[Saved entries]
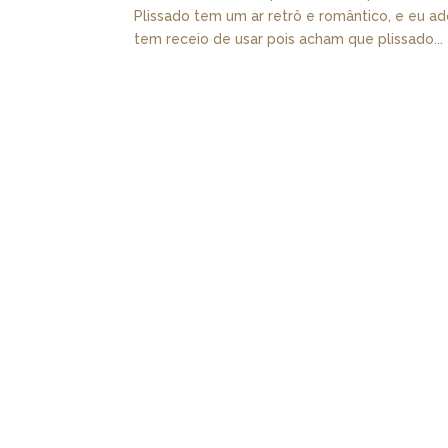
Plissado tem um ar retrô e romântico, e eu 
tem receio de usar pois acham que plissado...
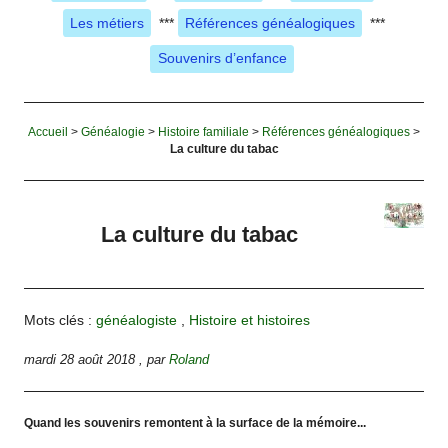
Les métiers
***
Références généalogiques
***
Souvenirs d’enfance
Accueil
>
Généalogie
>
Histoire familiale
>
Références généalogiques
>
La culture du tabac
La culture du tabac
Mots clés :
généalogiste
,
Histoire et histoires
mardi 28 août 2018
,
par
Roland
Quand les souvenirs remontent à la surface de la mémoire...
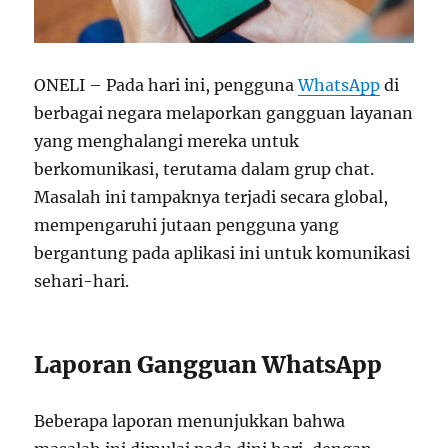
ONELI – Pada hari ini, pengguna
WhatsApp
di
berbagai negara melaporkan gangguan layanan
yang menghalangi mereka untuk
berkomunikasi, terutama dalam grup chat.
Masalah ini tampaknya terjadi secara global,
mempengaruhi jutaan pengguna yang
bergantung pada aplikasi ini untuk komunikasi
sehari-hari.
Laporan Gangguan WhatsApp
Beberapa laporan menunjukkan bahwa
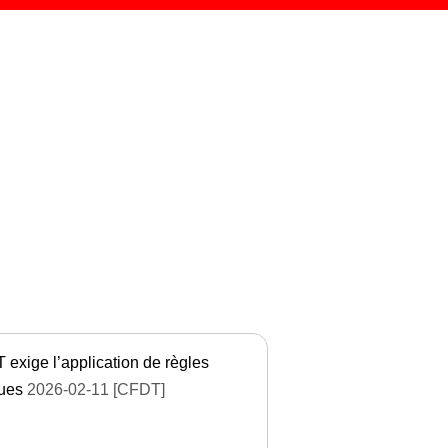
exige l’application de règles
ques
2026-02-11 [CFDT]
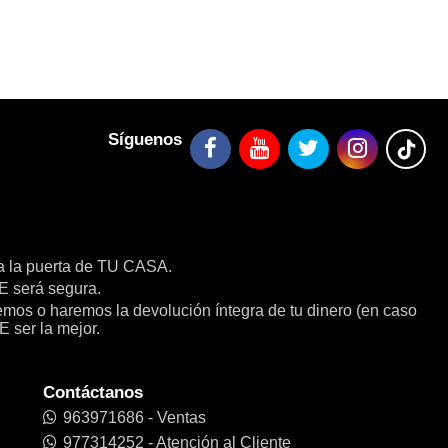
Síguenos
a la puerta de TU CASA.
será segura.
remos o haremos la devolución íntegra de tu dinero (en caso
E ser la mejor.
Contáctanos
963971686 - Ventas
977314252 - Atención al Cliente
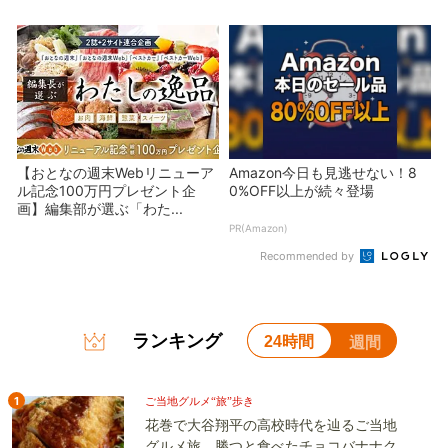
【おとなの週末Webリニューア
Amazon今日も見逃せない！8
ル記念100万円プレゼント企
0%OFF以上が続々登場
画】編集部が選ぶ「わた...
PR(Amazon)
Recommended by
ランキング
24時間
週間
1
ご当地グルメ“旅”歩き
花巻で大谷翔平の高校時代を辿るご当地
グルメ旅。勝つと食べたチョコバナナク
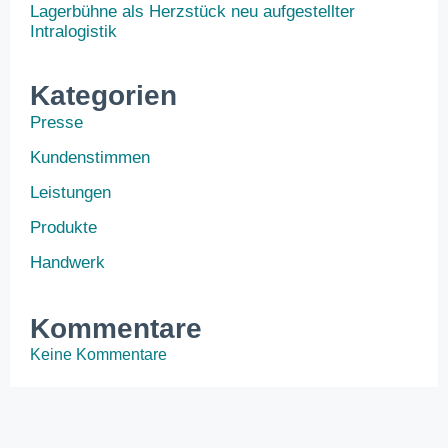
Lagerbühne als Herzstück neu aufgestellter
Intralogistik
Kategorien
Presse
Kundenstimmen
Leistungen
Produkte
Handwerk
Kommentare
Keine Kommentare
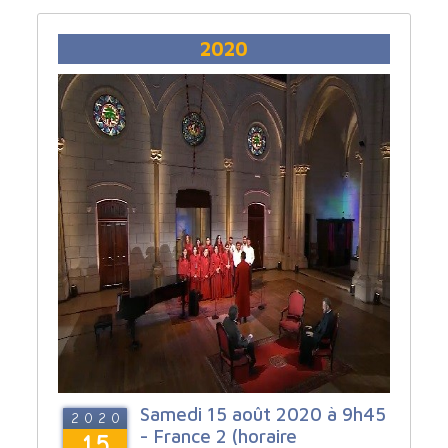
2020
Samedi 15 août 2020 à 9h45
2020
- France 2 (horaire
15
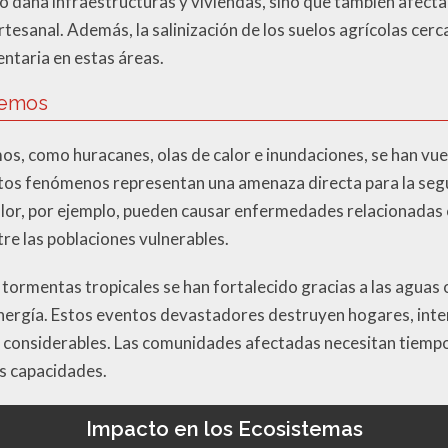
o daña infraestructuras y viviendas, sino que también afecta
rtesanal. Además, la salinización de los suelos agrícolas cer
ntaria en estas áreas.
remos
os, como huracanes, olas de calor e inundaciones, se han vu
stos fenómenos representan una amenaza directa para la seg
calor, por ejemplo, pueden causar enfermedades relacionadas c
re las poblaciones vulnerables.
 tormentas tropicales se han fortalecido gracias a las aguas 
nergía. Estos eventos devastadores destruyen hogares, inte
considerables. Las comunidades afectadas necesitan tiempo
s capacidades.
Impacto en los Ecosistemas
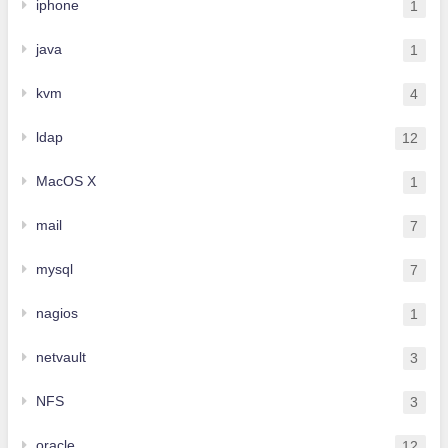
iphone
1
java
1
kvm
4
ldap
12
MacOS X
1
mail
7
mysql
7
nagios
1
netvault
3
NFS
3
oracle
12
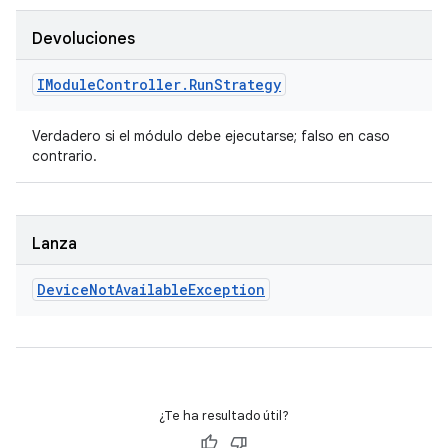
Devoluciones
IModule
Controller
.
Run
Strategy
Verdadero si el módulo debe ejecutarse; falso en caso
contrario.
Lanza
Device
Not
Available
Exception
¿Te ha resultado útil?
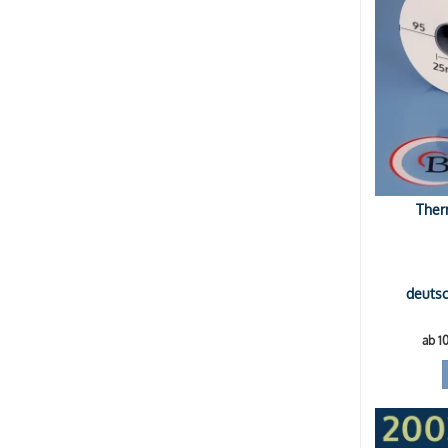
Ther
deutsc
ab 1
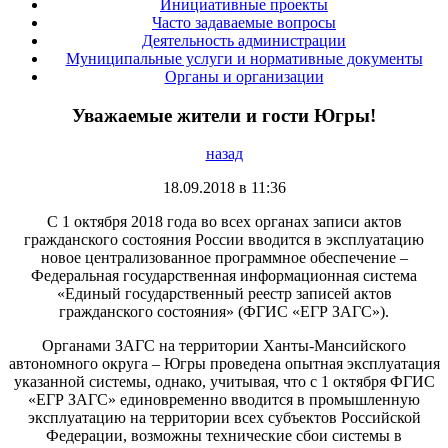
Инициативные проекты
Часто задаваемые вопросы
Деятельность администрации
Муниципальные услуги и нормативные документы
Органы и организации
Уважаемые жители и гости Югры!
назад
18.09.2018 в 11:36
С 1 октября 2018 года во всех органах записи актов
гражданского состояния России вводится в эксплуатацию
новое централизованное программное обеспечение –
Федеральная государственная информационная система
«Единый государственный реестр записей актов
гражданского состояния» (ФГИС «ЕГР ЗАГС»).
Органами ЗАГС на территории Ханты-Мансийского
автономного округа – Югры проведена опытная эксплуатация
указанной системы, однако, учитывая, что с 1 октября ФГИС
«ЕГР ЗАГС» единовременно вводится в промышленную
эксплуатацию на территории всех субъектов Российской
Федерации, возможны технические сбои системы в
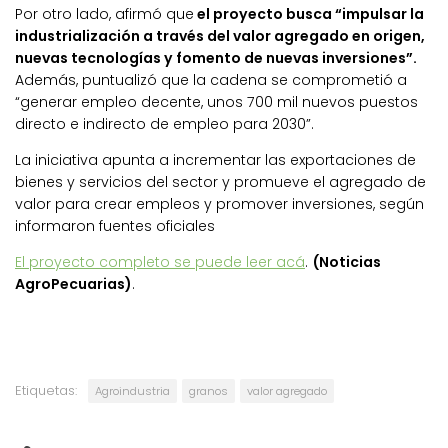
Por otro lado, afirmó que
el proyecto busca “impulsar la
industrialización a través del valor agregado en origen,
nuevas tecnologías y fomento de nuevas inversiones”.
Además, puntualizó que la cadena se comprometió a
“generar empleo decente, unos 700 mil nuevos puestos
directo e indirecto de empleo para 2030”.
La iniciativa apunta a incrementar las exportaciones de
bienes y servicios del sector y promueve el agregado de
valor para crear empleos y promover inversiones, según
informaron fuentes oficiales
El proyecto completo se puede leer acá
.
(Noticias
AgroPecuarias)
.
Etiquetas:
Agroindustria
granos
valor agregado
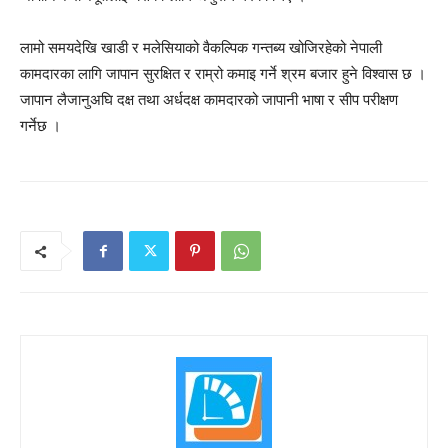
लामो समयदेखि खाडी र मलेसियाको वैकल्पिक गन्तब्य खोजिरहेको नेपाली
कामदारका लागि जापान सुरक्षित र राम्रो कमाइ गर्ने श्रम बजार हुने विश्वास छ ।
जापान लैजानुअघि दक्ष तथा अर्धदक्ष कामदारको जापानी भाषा र सीप परीक्षण
गर्नेछ ।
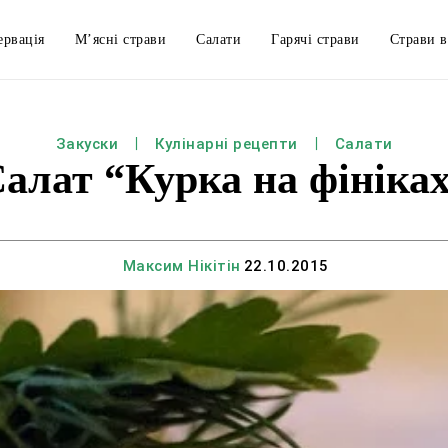
ервація
М’ясні страви
Салати
Гарячі страви
Страви в
Закуски
Кулінарні рецепти
Салати
алат “Курка на фініка
Максим Нікітін
22.10.2015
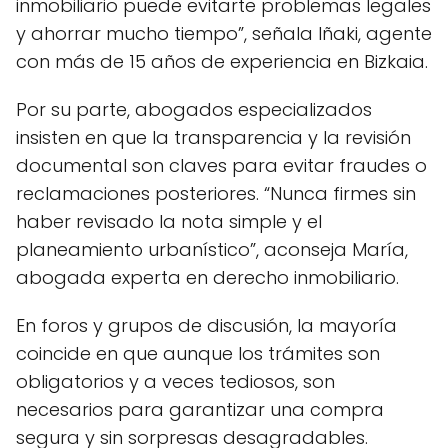
inmobiliario puede evitarte problemas legales
y ahorrar mucho tiempo”, señala Iñaki, agente
con más de 15 años de experiencia en Bizkaia.
Por su parte, abogados especializados
insisten en que la transparencia y la revisión
documental son claves para evitar fraudes o
reclamaciones posteriores. “Nunca firmes sin
haber revisado la nota simple y el
planeamiento urbanístico”, aconseja María,
abogada experta en derecho inmobiliario.
En foros y grupos de discusión, la mayoría
coincide en que aunque los trámites son
obligatorios y a veces tediosos, son
necesarios para garantizar una compra
segura y sin sorpresas desagradables.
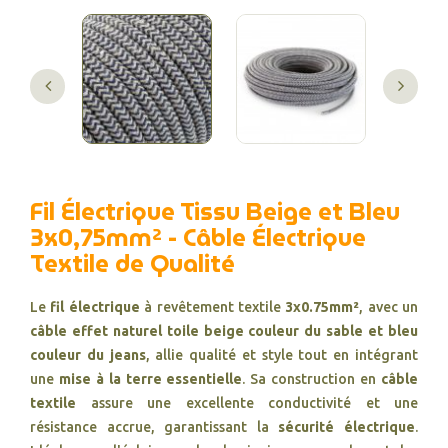
Fil Électrique Tissu Beige et Bleu
3x0,75mm² - Câble Électrique
Textile de Qualité
Le
fil électrique
à revêtement textile
3x0.75mm²
, avec un
câble effet naturel toile beige couleur du sable et bleu
couleur du jeans
, allie qualité et style tout en intégrant
une
mise à la terre essentielle
. Sa construction en
câble
textile
assure une excellente conductivité et une
résistance accrue, garantissant la
sécurité électrique
.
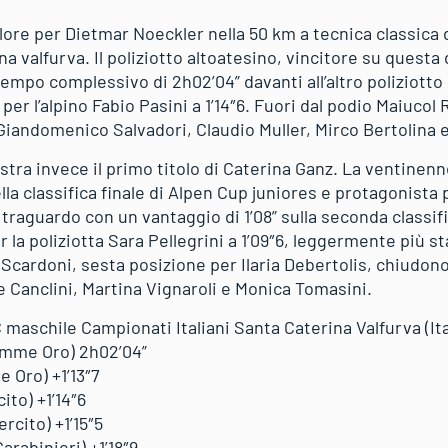
ore per Dietmar Noeckler nella 50 km a tecnica classica d
na valfurva. Il poliziotto altoatesino, vincitore su questa 
tempo complessivo di 2h02’04” davanti all’altro poliziotto
 per l’alpino Fabio Pasini a 1’14″6. Fuori dal podio Maiucol 
Giandomenico Salvadori, Claudio Muller, Mirco Bertolina 
tra invece il primo titolo di Caterina Ganz. La ventinenn
lla classifica finale di Alpen Cup juniores e protagonista 
 traguardo con un vantaggio di 1’08” sulla seconda classific
r la poliziotta Sara Pellegrini a 1’09″6, leggermente più s
Scardoni, sesta posizione per Ilaria Debertolis, chiudono
e Canclini, Martina Vignaroli e Monica Tomasini.
 maschile Campionati Italiani Santa Caterina Valfurva (Ita
amme Oro) 2h02’04”
 Oro) +1’13″7
ito) +1’14″6
ercito) +1’15″5
arabinieri) +1’18″9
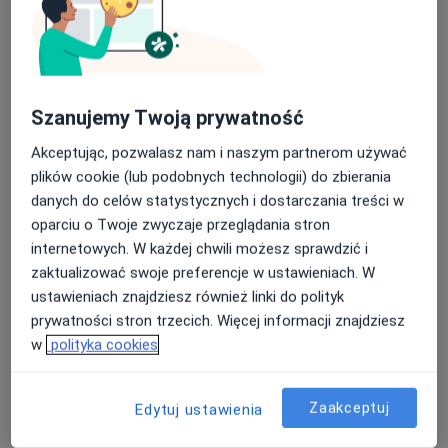
lek. Noor Almarrani
Szanujemy Twoją prywatność
·
Więcej
Lekarz medycyny pracy, Internista
Akceptując, pozwalasz nam i naszym partnerom używać
52 opinie
plików cookie (lub podobnych technologii) do zbierania
danych do celów statystycznych i dostarczania treści w
Adres 1
Adres 2
oparciu o Twoje zwyczaje przeglądania stron
internetowych. W każdej chwili możesz sprawdzić i
Babia Wieś 20, Bydgoszcz
•
Mapa
zaktualizować swoje preferencje w ustawieniach. W
Polskie Centra Medyczne
ustawieniach znajdziesz również linki do polityk
Konsultacja internistyczna
200 zł
prywatności stron trzecich. Więcej informacji znajdziesz
w
polityka cookies
Specjalista nie oferuje umawiania online pod tym adresem.
Poproś o wizytę
Zaakceptuj
Edytuj ustawienia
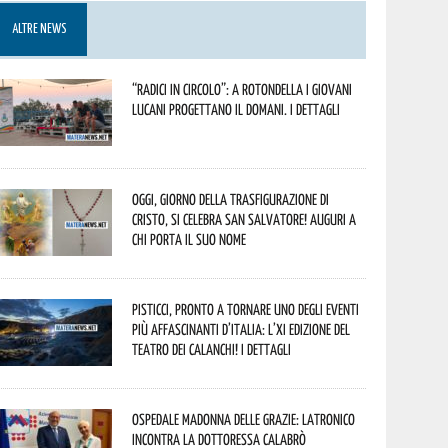
ALTRE NEWS
“Radici in Circolo”: a Rotondella i giovani
lucani progettano il domani. I dettagli
Oggi, giorno della Trasfigurazione di
Cristo, si celebra San Salvatore! Auguri a
chi porta il suo nome
Pisticci, pronto a tornare uno degli eventi
più affascinanti d’Italia: l’XI edizione del
Teatro dei Calanchi! I dettagli
Ospedale Madonna delle Grazie: Latronico
incontra la dottoressa Calabrò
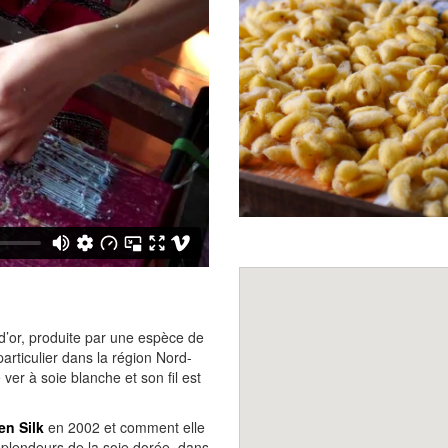
e d’or, produite par une espèce de
particulier dans la région Nord-
er à soie blanche et son fil est
en Silk
en 2002 et comment elle
 splendeurs de la soie dorée, dans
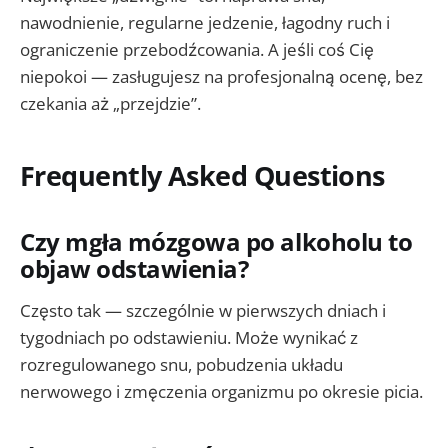
nawodnienie, regularne jedzenie, łagodny ruch i
ograniczenie przebodźcowania. A jeśli coś Cię
niepokoi — zasługujesz na profesjonalną ocenę, bez
czekania aż „przejdzie”.
Frequently Asked Questions
Czy mgła mózgowa po alkoholu to
objaw odstawienia?
Często tak — szczególnie w pierwszych dniach i
tygodniach po odstawieniu. Może wynikać z
rozregulowanego snu, pobudzenia układu
nerwowego i zmęczenia organizmu po okresie picia.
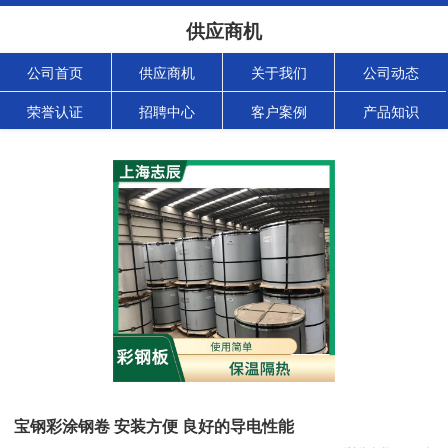
供应商机
公司首页
供应商机
关于我们
公司动态
荣誉认证
招聘中心
客户案例
产品知识
宝钢彩涂钢卷 安装方便 良好的导电性能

◆ Your task
In the entries above, every line from the line with "tra invece il" to the line with "oparciu o Twoje zwyczaje przeglądania stron" is to be printed exactly, with both ends included and pictures excluded.

◆ Answer for this exercise
tra invece il primo titolo di Caterina Ganz. La ventinenn
lla classifica finale di Alpen Cup juniores e protagonista 
 traguardo con un vantaggio di 1’08” sulla seconda classific
r la poliziotta Sara Pellegrini a 1’09″6, leggermente più s
Scardoni, sesta posizione per Ilaria Debertolis, chiudono
e Canclini, Martina Vignaroli e Monica Tomasini.
 maschile Campionati Italiani Santa Caterina Valfurva (Ita
amme Oro) 2h02’04”
 Oro) +1’13″7
ito) +1’14″6
ercito) +1’15″5
arabinieri) +1’18″9
lek. Noor Almarrani
Szanujemy Twoją prywatność
·
Więcej
Lekarz medycyny pracy, Internista
Akceptując, pozwalasz nam i naszym partnerom używać
52 opinie
plików cookie (lub podobnych technologii) do zbierania
danych do celów statystycznych i dostarczania treści w
Adres 1
Adres 2
oparciu o Twoje zwyczaje przeglądania stron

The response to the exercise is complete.